I'm not affiliated with Rackspace in any capacity, but my experience with them in the past has been top-notch, esp. when it comes to "dedicated-like" cloud hardware, which is what OnMetal is - your are 100% on one machine, no neighbors. Their prices can be high but the reliability is top-notch, and the description of the hardware is very accurate, much more detailed than AWS for example, and without "fluffy" cloud terms :).
Boot device: 2x 240 GB hot-swappable SSDs configured in a RAID 1 mirror
Storage: 2x 1.6 TB PCIe storage devices (Seagate Nytro XP6302)
I have a really small setup but i would personally look into a dl580 as VM host and having two for redundancy.
And a dual path storage system in my case I used a 2u MSA2400 (not sure if that is the latest name)
Since it could continue to scale up and provided dual path too.
I don't have experience running CEPH so I am not sure what are the hardware requirements for CEPH.
(Disclaimer I work at Hewlett Packard Enterprises with servers)
Then users could host their own repositories themselves and manage their storage.
This kind of setup would scale a lot better.
This could easily have been titled "Why we couldn't use SephFS"
It may then become a problem of latency per blob, in which case you could coalesce blobs into bigger ones as needed (histories don't change much) and optimize for that.
Not continuing to link ever-increasing sets of machines to each other in a big glob ... thats much harder to make work in the cloud
Therefore the only question left is what to use as the software for this.
Why didn't you use S3?
- small file performance (if they're not storing the git objects as packed)
- POSIX compliance
- Their on-prem installations for customers
For small file performance though, no object storage system is particularly tuned for that (often the granularity is more like MBs, and at least with GCS you're talking ~100ms per write).
Finally, they need to be testing and supporting customers who want to run the whole thing "at home" wherever that is. So they would still need to run Ceph!
Meaning, you can't run git on it, you'd need to make a full copy of the repo each time someone makes a commit.
The only time you would need to delete/replace is during a GC operation which can be scheduled periodically to compact the representation.
The JGit driver supports pushing to S3 in this way, and I have implemented a custom backend to hosting git repositories in an S3 like service (which in turn is based on how Google hosts git repositories at scale)
Building some kind of generic storage layer with multiple backends (S3/S4/etc) would result in us only maintaining whatever we happen to use for GitLab.com. It could also complicate maintenance too much.

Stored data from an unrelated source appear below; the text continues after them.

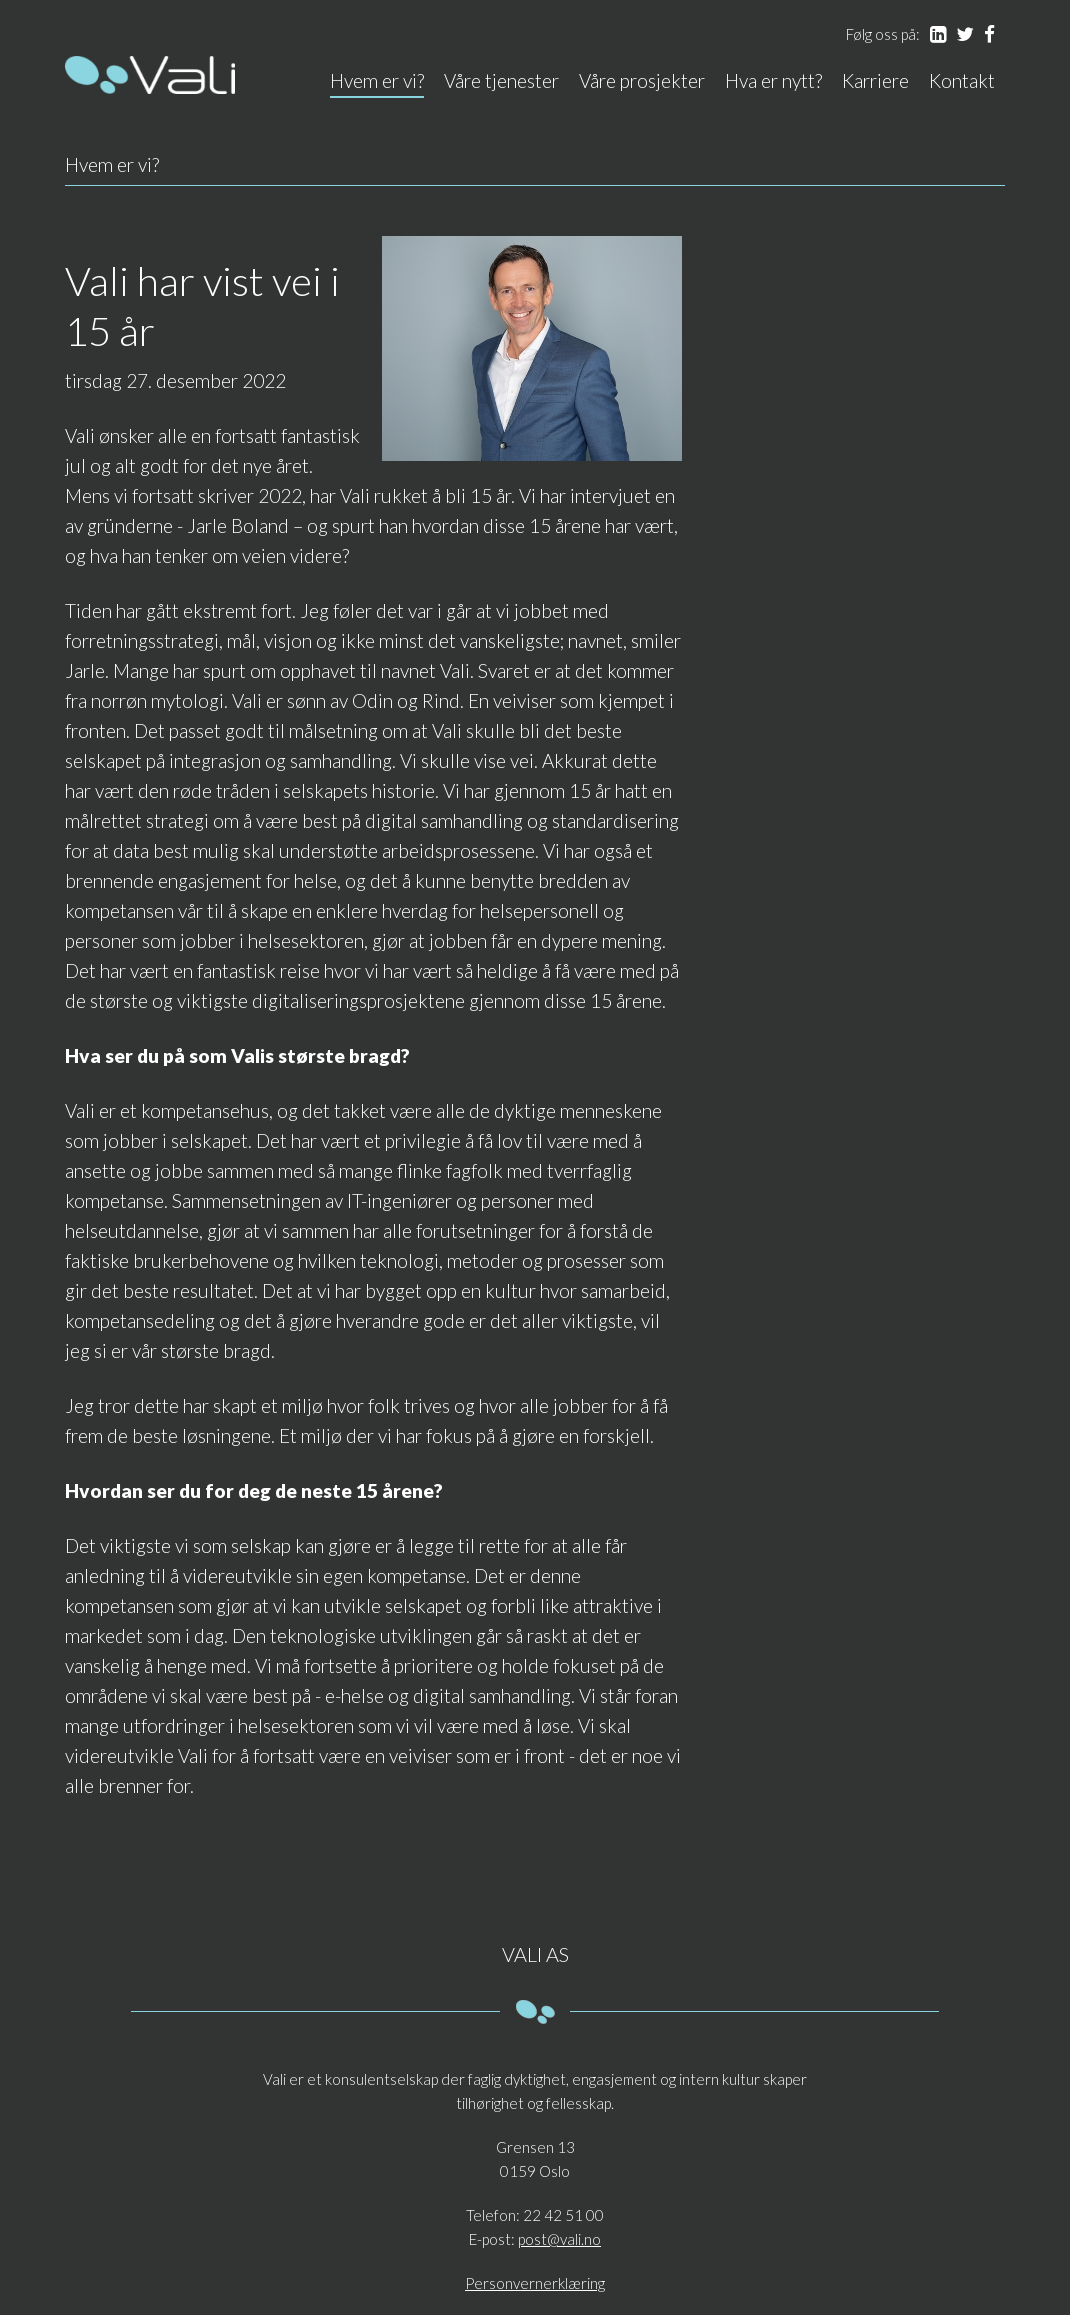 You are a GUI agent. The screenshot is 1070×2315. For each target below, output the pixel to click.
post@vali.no (559, 2239)
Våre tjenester (501, 80)
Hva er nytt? (773, 80)
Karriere (875, 80)
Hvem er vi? (377, 80)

You got an application designed to host a few repos on a single disk for a single company. And you wanna run it to store millions of repos for the entire internet... on a single volume.
I understand that you want to run the same thing as your customers. But you have different needs, you gonna run in permanent conflicts.
How much storage do you have now per service? How much growth do they experience? Do you even know if CephFS can scale linearly with servers/disks?
No they don't. Read their slides, they are running on 52 seconds latency at times ;)
S3 is simple and it can ingest the volume. Of course, the performances are not comparable to a local disk.